• What you should do
Set down only what runs from the line containing "相手との会話を膨らませる上で、質問をする時５W1Hを意" through the last line of the data, exactly as it reads.

Saved entries
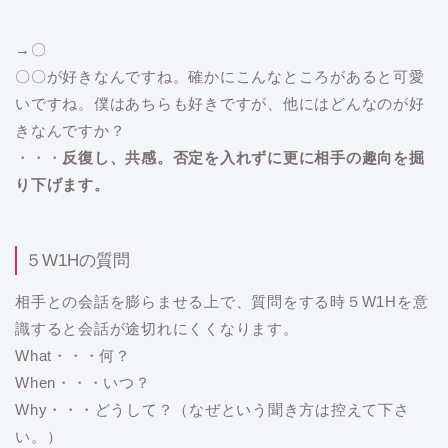
→〇
〇〇が好きなんですね。確かにこんなところがあると可愛
いですね。僕はあちらも好きですが、他にはどんなのが好
きなんですか？
・・・
反復し、共感。否定を入れずに更に相手の趣向を掘
り下げます。
５W1Hの質問
相手との会話を膨らませる上で、質問をする時５W1Hを意
識すると会話が途切れにくくなります。
What・・・何？
When・・・いつ？
Why・・・どうして？（なぜという聞き方は控えて下さ
い。）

• Your solution
相手との会話を膨らませる上で、質問をする時５W1Hを意
識すると会話が途切れにくくなります。
What・・・何？
When・・・いつ？
Why・・・どうして？（なぜという聞き方は控えて下さ
い。）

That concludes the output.